Australia’s intellectual property (IP) arrangements fall short

The Productivity Commission has released their report on Intellectual Property Arrangements in Australia.

They conclude that copyright protection in Australia suffers from a number of shortcomings. It is overly broad, applying equally to: commercial and non-commercial works; works with very low levels of creative input; works that are no longer being supplied to the market; and works where ownership can no longer be identified. Further, copyright does not target those works where ‘freeriding’ by users would undermine incentives to create new works. As such, Australia’s copyright arrangements are skewed too far in favour of copyright owners to the detriment of consumers and intermediate users.

Copyright protects literary, musical, dramatic and artistic works for the duration of the creator’s life plus 70 years, sound recordings and films for 70 years, television and sound broadcasts for 50 years, and published editions for 25 years.

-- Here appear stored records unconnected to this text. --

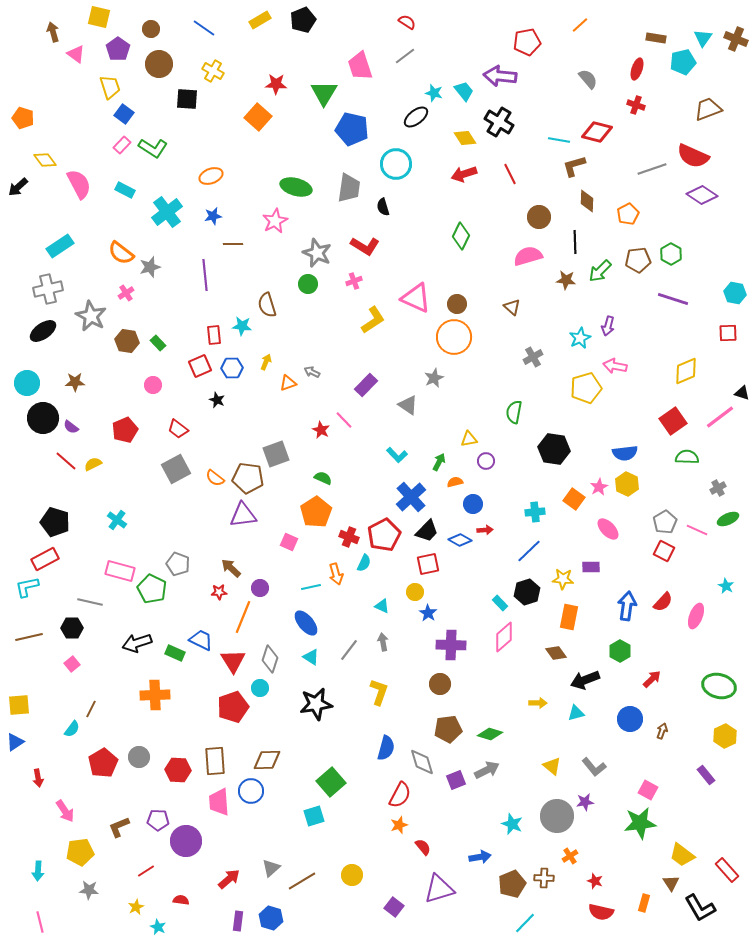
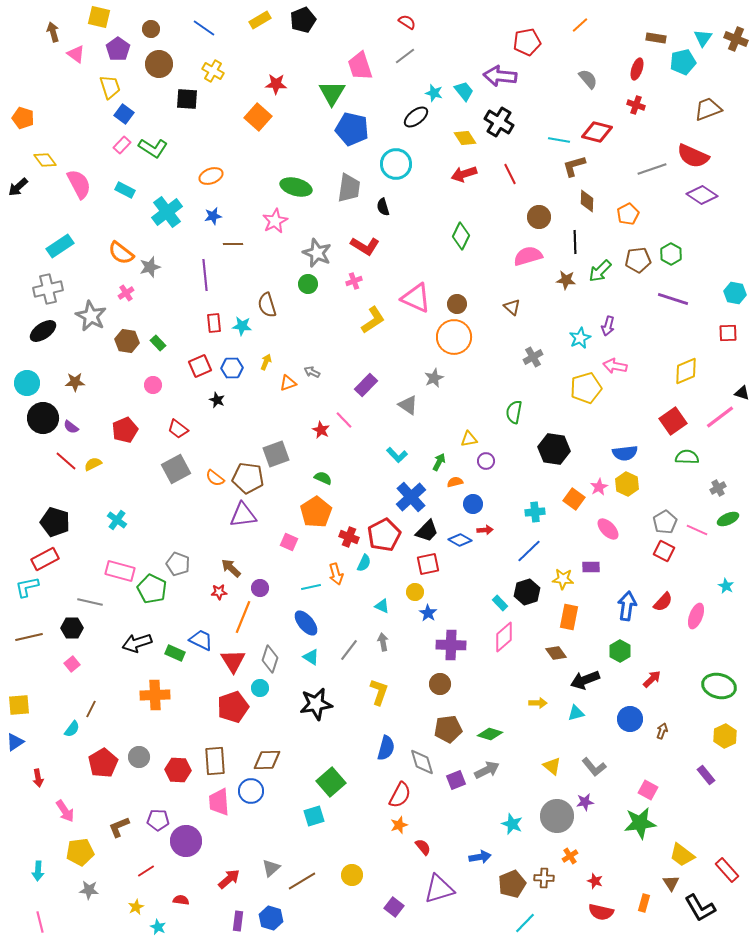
green triangle at (324, 93): moved 8 px right
red rectangle at (214, 335): moved 12 px up
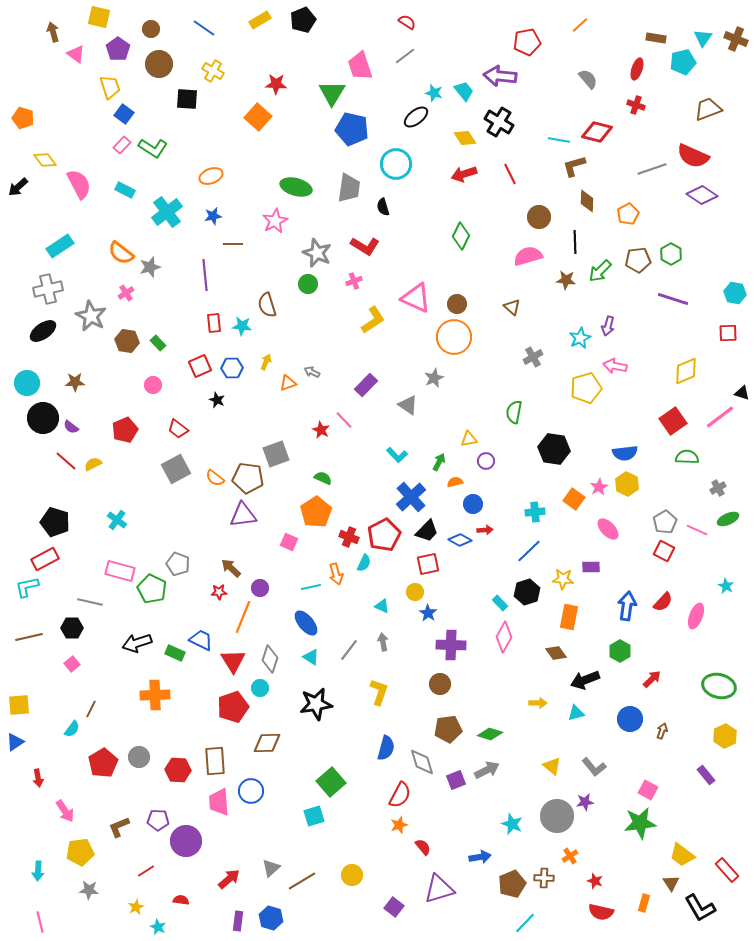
pink diamond at (504, 637): rotated 20 degrees counterclockwise
brown diamond at (267, 760): moved 17 px up
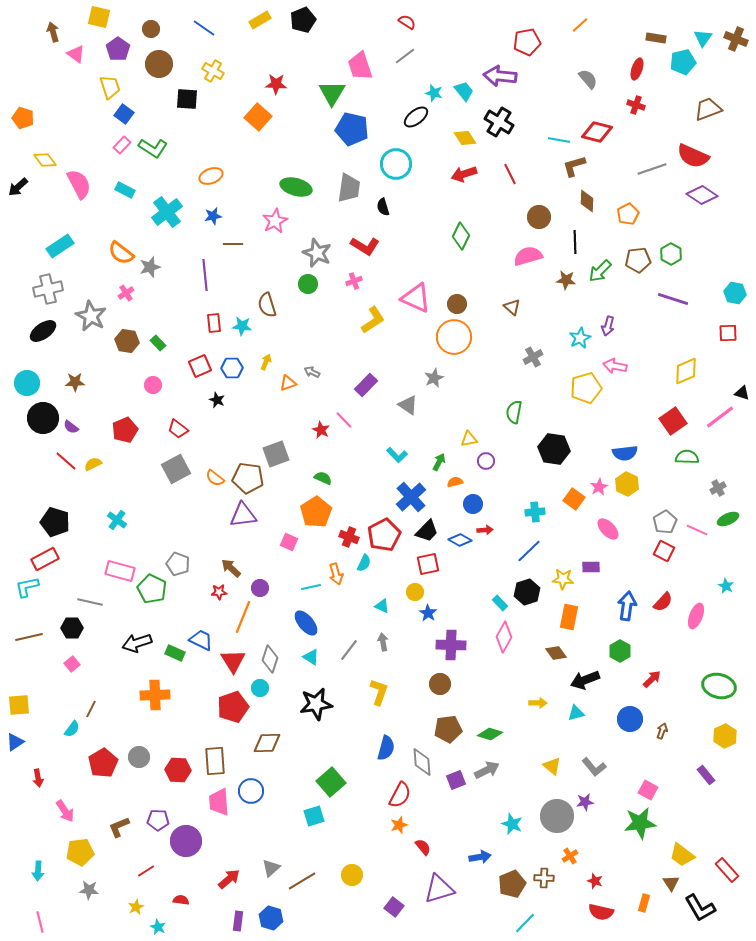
gray diamond at (422, 762): rotated 12 degrees clockwise
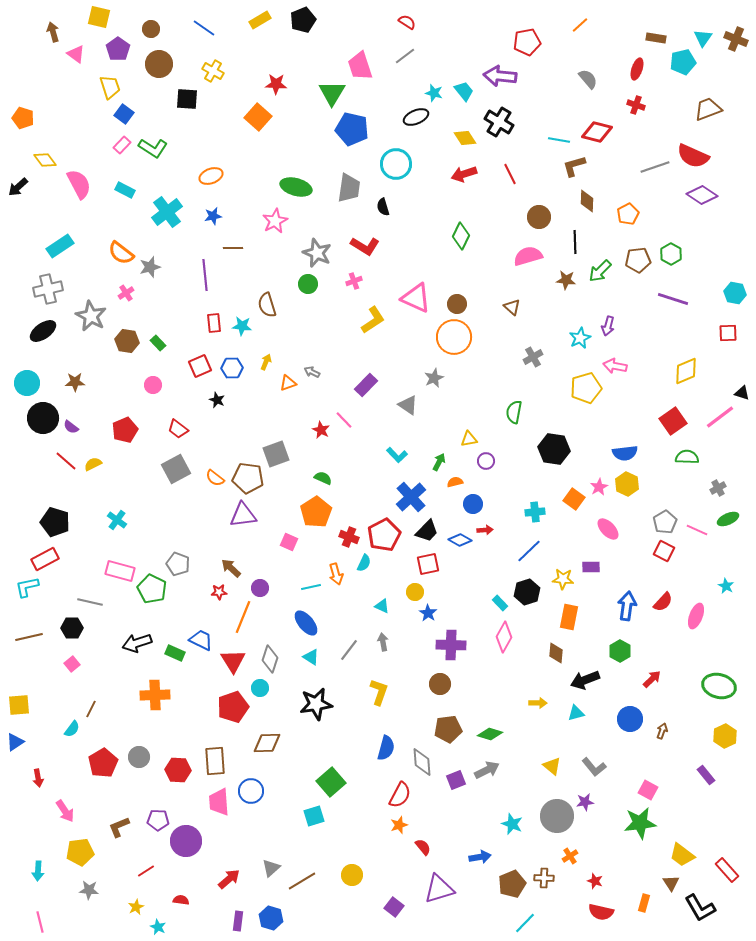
black ellipse at (416, 117): rotated 15 degrees clockwise
gray line at (652, 169): moved 3 px right, 2 px up
brown line at (233, 244): moved 4 px down
brown diamond at (556, 653): rotated 40 degrees clockwise
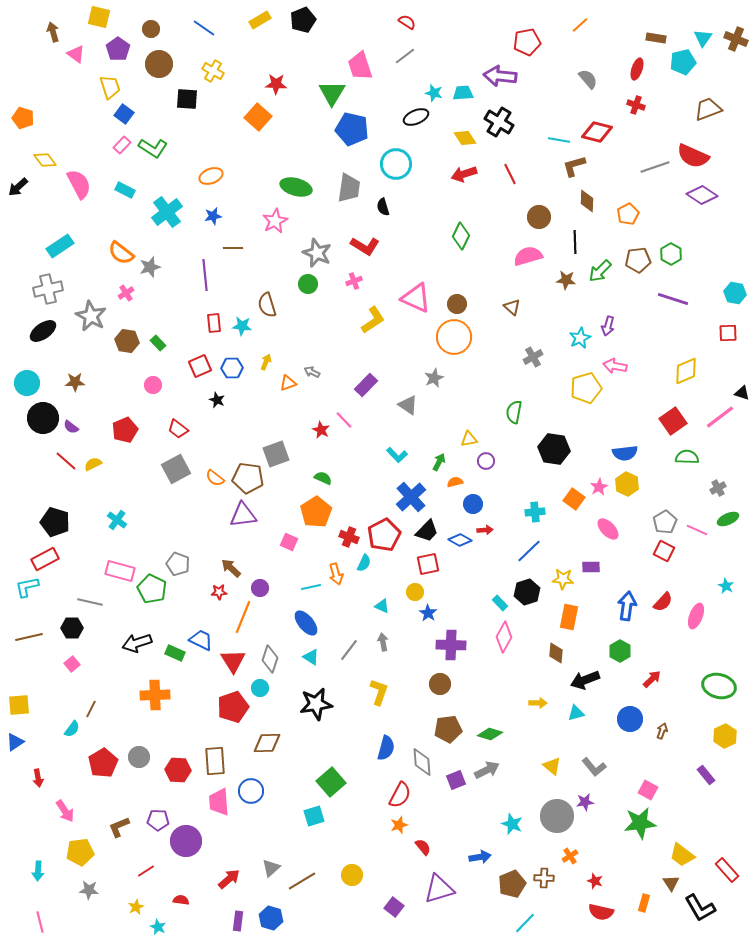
cyan trapezoid at (464, 91): moved 1 px left, 2 px down; rotated 55 degrees counterclockwise
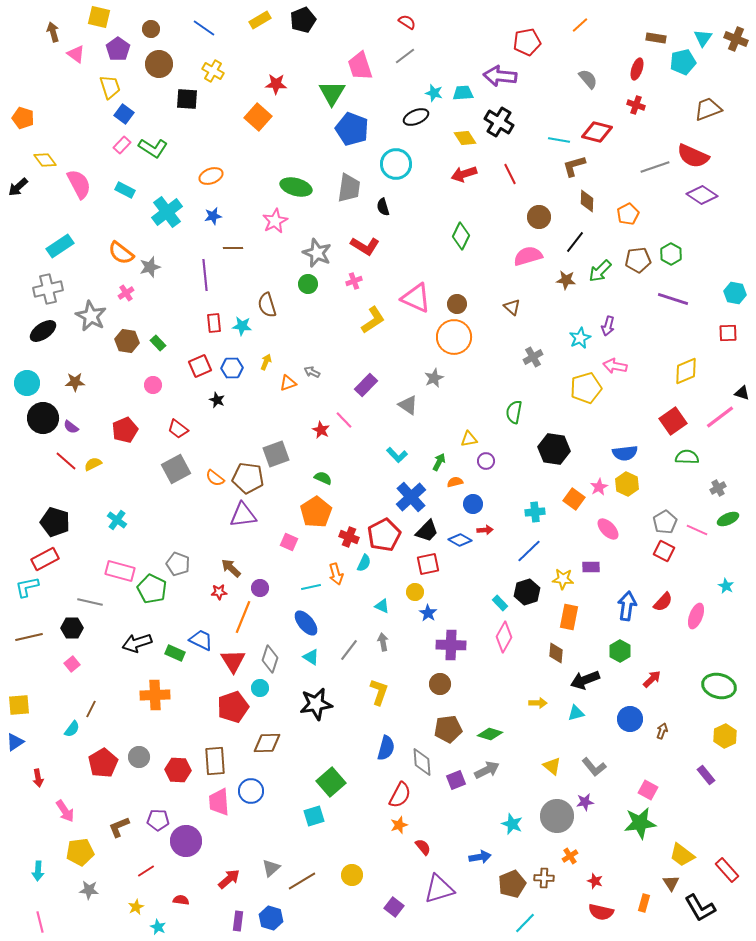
blue pentagon at (352, 129): rotated 8 degrees clockwise
black line at (575, 242): rotated 40 degrees clockwise
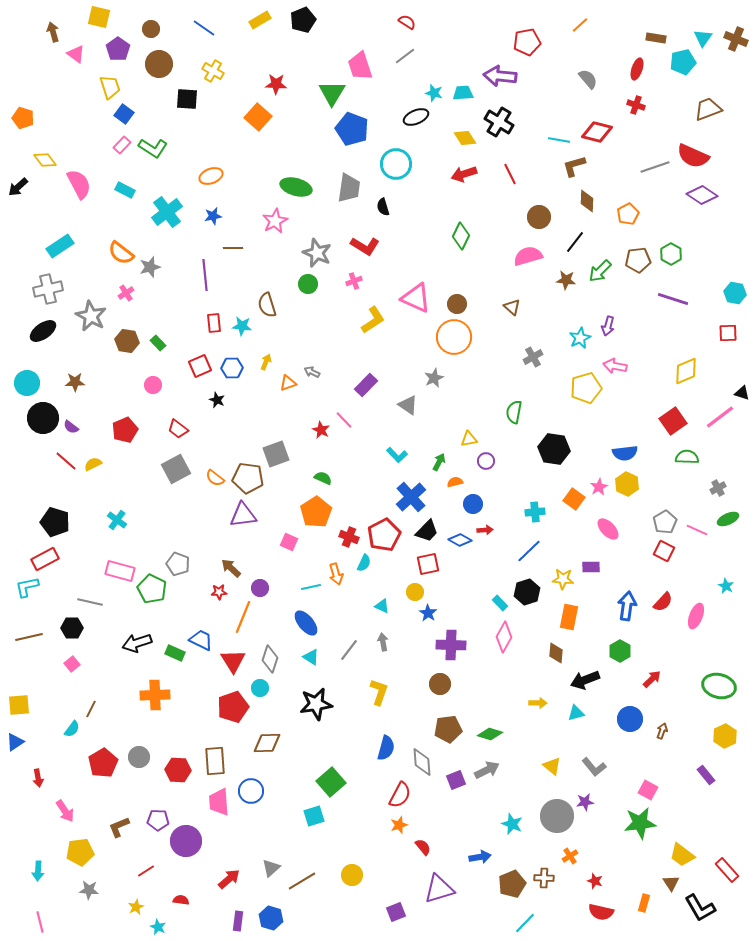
purple square at (394, 907): moved 2 px right, 5 px down; rotated 30 degrees clockwise
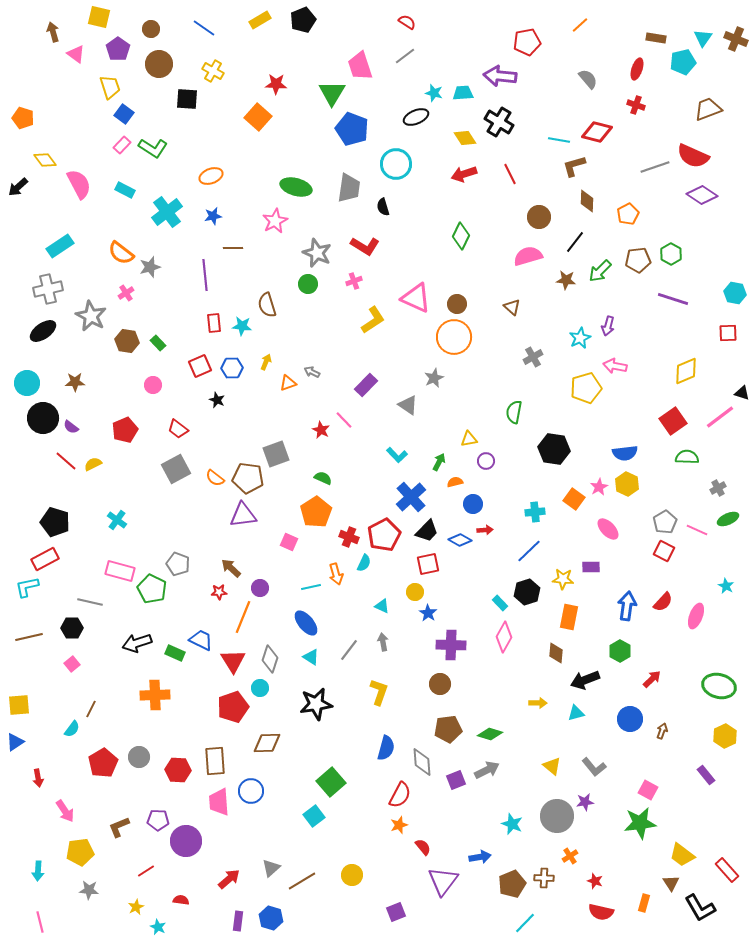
cyan square at (314, 816): rotated 20 degrees counterclockwise
purple triangle at (439, 889): moved 4 px right, 8 px up; rotated 36 degrees counterclockwise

To provide a concrete example, a new work produced in 2016 by a 35 year old author who lives until 85 years of age will be protected until 2136. Evidence (and logic) suggests copyright protection lasts far longer than is needed.

The Australian Government should make clear that it is not an infringement of Australia’s copyright system for consumers to circumvent geoblocking technology and should avoid international obligations that would preclude such practices.

The scope from August 2015 was “The Australian Government wishes to ensure that the intellectual property system provides appropriate incentives for innovation, investment and the production of creative works while ensuring it does not unreasonably impede further innovation, competition, investment and access to goods and services”.

Here are the main findings.

Australia’s intellectual property (IP) arrangements fall short in many ways and improvement is needed across the spectrum of IP rights.

• IP arrangements need to ensure that creators and inventors are rewarded for their efforts, but in doing so they must:
− foster creative endeavour and investment in IP that would not otherwise occur
− only provide the incentive needed to induce that additional investment or endeavour
− resist impeding follow–on innovation, competition and access to goods and services.

• Australia’s patent system grants exclusivity too readily, allowing a proliferation of low-quality patents, frustrating follow–on innovators and stymieing competition.
− To raise patent quality, the Australian Government should increase the degree of invention required to receive a patent, abolish the failed innovation patent, reconfigure costly extensions of term for pharmaceutical patents, and better structure patent fees.

• Copyright is broader in scope and longer in duration than needed — innovative firms, universities and schools, and consumers bear the cost.
− Introducing a system of user rights, including the (well-established) principles–based fair use exception, would go some way to redress this imbalance.

• Timely and cost effective access to copyright content is the best way to reduce infringement. The Australian Government should make it easier for users to access legitimate content by:
− clarifying the law on geoblocking
− repealing parallel import restrictions on books. New analysis reveals that Australian readers still pay more than those in the UK for a significant share of books.

• Commercial transactions involving IP rights should be subject to competition law. The current exemption under the Competition and Consumer Act is based on outdated views and should be repealed.

• While Australia’s enforcement system works relatively well, reform is needed to improve access, especially for small– and medium–sized enterprises.
− Introducing (and resourcing) a specialist IP list within the Federal Circuit Court (akin to the UK model) would provide a timely and low cost option for resolving IP disputes.

• The absence of an overarching objective, policy framework and reform champion has contributed to Australia losing its way on IP policy.
− Better governance arrangements are needed for a more coherent and balanced approach to IP policy development and implementation.

• International commitments substantially constrain Australia’s IP policy flexibility.
− The Australian Government should focus its international IP engagement on reducing transaction costs for parties using IP rights in multiple jurisdictions and encouraging more balanced policy arrangements for patents and copyright.
− An overdue review of TRIPS by the WTO would be a helpful first step.

• Reform efforts have more often than not succumbed to misinformation and scare campaigns. Steely resolve will be needed to pursue better balanced IP arrangements.